Reproducible Research project of the working paper Institutional Underpinnings and Democracy Backsliding in the Perspective of COVID-19

Requirements/Instalation

How to install python dependencies:

pip install -r py_requirements.txt

How to install R dependencies:

install.packages(scan(file = "r_requirements.txt", what = character()))

Project tree

|-- README.md
|-- codes
|   |-- _init_.py
|   |-- experiments
|   |   |-- _init_.py
|   |   |-- main_research
|   |   |   |-- 1_data_merging_and_cleaning.ipynb
|   |   |   |-- 2_ols_regression.ipynb
|   |   |   |-- 3_catboost_regression.ipynb
|   |   |   |-- 4_random_forest_regression.ipynb
|   |   |   |-- _init_.py
|   |   |   `-- catboost_info
|   |   `-- robustness_check
|   |       |-- 1_data_merging_and_cleaning.ipynb
|   |       |-- 2_ols_regressions.ipynb
|   |       |-- 3_catboost_regression.ipynb
|   |       |-- 4_random_forest_regression.ipynb
|   |       |-- _init_.py
|   |       `-- catboost_info
|   `-- modules
|       |-- _init_.py
|       |-- py_modules
|       |   |-- _init_.py
|       |   |-- ale.py
|       |   |-- feature_engineering.py
|       |   |-- ml_models_training.py
|       |   `-- xai_wrapper.py
|       `-- r_modules
|           |-- diagnostic_tests.R
|           `-- feature_engineering.R
|-- data
|   |-- main_research
|   |   |-- processed_data
|   |   `-- raw_data
|   `-- robustness_check
|       |-- processed_data
|       `-- raw_data
|-- py_requirements.txt
|-- r_requirements.txt
`-- results
    |-- main_research
    |   |-- catboost
    |   |-- ols_regression
    |   `-- random_forest
    `-- robustness_check
        |-- catboost
        |-- ols_regression
        |   |-- main_tables
        |   |-- robustness_collinearity
        |   |-- robustness_missings
        |   `-- robustness_time_periods
        `-- random_forest

Project description

We created a project based on the article "Institutional Underpinnings and Democracy Backsliding in the Perspective of COVID-19" and the poster "A study of Democracy Backsliding in the Perspective of COVID-19 using econometrics and machine learning approaches" by PhD Jacek Lewkowicz, Michał Woźniak and Michał Wrzesiński. Originally we investigated the drivers of the impact of the political decisions, as a response to the COVID-19 pandemic. We used a novel global dataset covering the period of the first wave of the pandemic (March-June 2020), which included the variables that we used as dependent variables. In these studies, we applied various econometric and machine learning tools.

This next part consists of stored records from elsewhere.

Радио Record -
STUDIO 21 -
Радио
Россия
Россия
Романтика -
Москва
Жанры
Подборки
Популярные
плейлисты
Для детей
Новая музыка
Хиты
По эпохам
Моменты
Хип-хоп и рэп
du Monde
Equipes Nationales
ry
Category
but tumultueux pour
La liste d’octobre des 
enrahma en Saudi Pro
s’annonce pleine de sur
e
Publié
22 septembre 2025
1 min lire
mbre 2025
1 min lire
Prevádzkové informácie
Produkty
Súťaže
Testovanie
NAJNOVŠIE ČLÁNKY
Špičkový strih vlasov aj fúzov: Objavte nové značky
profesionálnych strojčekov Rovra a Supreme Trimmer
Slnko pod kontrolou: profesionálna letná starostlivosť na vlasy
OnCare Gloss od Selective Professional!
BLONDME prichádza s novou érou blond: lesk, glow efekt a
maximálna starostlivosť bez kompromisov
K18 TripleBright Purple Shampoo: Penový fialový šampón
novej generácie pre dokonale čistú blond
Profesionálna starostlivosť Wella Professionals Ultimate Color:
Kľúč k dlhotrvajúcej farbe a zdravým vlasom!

The main goals of the reproducible project are:

  • reproduction of the initial results
  • improvement of the study by performing robustness checks
  • structuring the project
  • clean and readable code for reproducibility
  • combination of the research methodology developed as a part of a scientific article and a poster from conference MLinPL

Project structure description

We divide our project into three main folders.

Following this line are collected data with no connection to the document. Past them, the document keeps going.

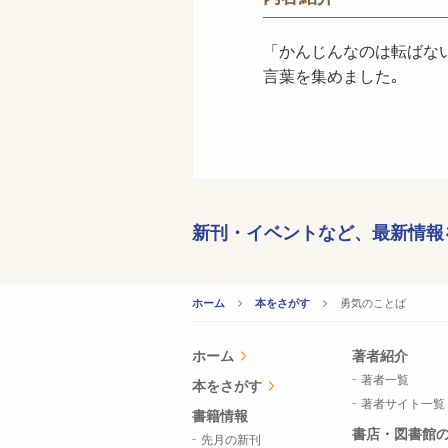
「かんじんなのは転ばな
言葉を集めました｡
新刊・イベントなど、
最新情報
CURRENT:
勇気のことば
ホーム
本をさがす
ホーム
著者紹介
著者一覧
本をさがす
著者サイト一覧
書籍情報
書店・図書館
先月の新刊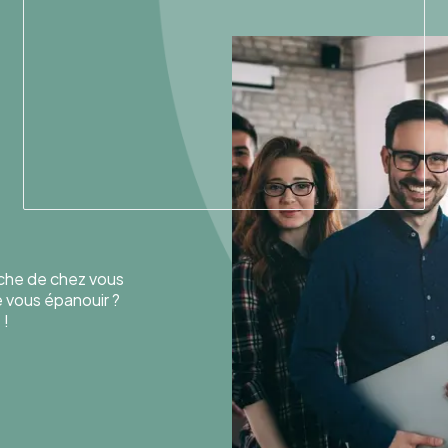
oche de chez vous
de vous épanouir ?
 !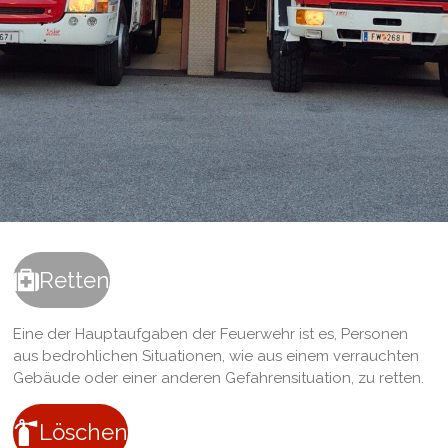
Retten
Eine der Hauptaufgaben der Feuerwehr ist es, Personen
aus bedrohlichen Situationen, wie aus einem verrauchten
Gebäude oder einer anderen Gefahrensituation, zu retten.
Löschen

  1. In code folder you can find experiments and modules. Folder modules contains python and R classes and functions. Folder experiments is divided into two subfolders: main_research and robustness_check. Folder main_research contains files that were created during original research. In turn, folder robustness_check contains files, that are reproduced by us with new dependent variables (updated by the authors for a longer time range).
  2. In data folder you can find two subfolders for main research and robustness check. In main_research, folder raw_data contains initial files that were used to create database. In turn, processed_data contains final_dataset.csv that is our main dataset for initial study. Analogously, robustness_check folder has two subfolders for raw data and processed data. raw_data contains final dataset from main research, new dataset for dependent variables and dataset for covid data. Folder processed data contains four processed files: final_dataset_all for new time range (March-December 2020) and minor datasets for three subperiods (March-June 2020, July-September 2020 and October-December 2020). In both raw_data folders for main research and robustness check you can find variables_description.md files with short description of databases/variables.
  3. In result folder, again you can find two subfolders for main research and robustness check. Both of them contains results for OLS regression, Random Forest and CatBoost. In the case of OLS regressions for main_research there are two tables for main regressions. For robustness_check we have division into four folders: main_tables (reproduced tables from main research with new dependent variables), robustness_time_periods, robustness_collinearity and robustness_missings. All above mentioned folders contains tables with regression results for various specifications. In the case of Random Forest and CatBoost, both main_research and robustness_check folders contain analogous files: results for Permutation Importance, SHAP summary plots, Partial Dependence Plots (1 dimensional and 2 dimensional) and Accumulated Local Effects plots (1 dimensional and 2 dimensional).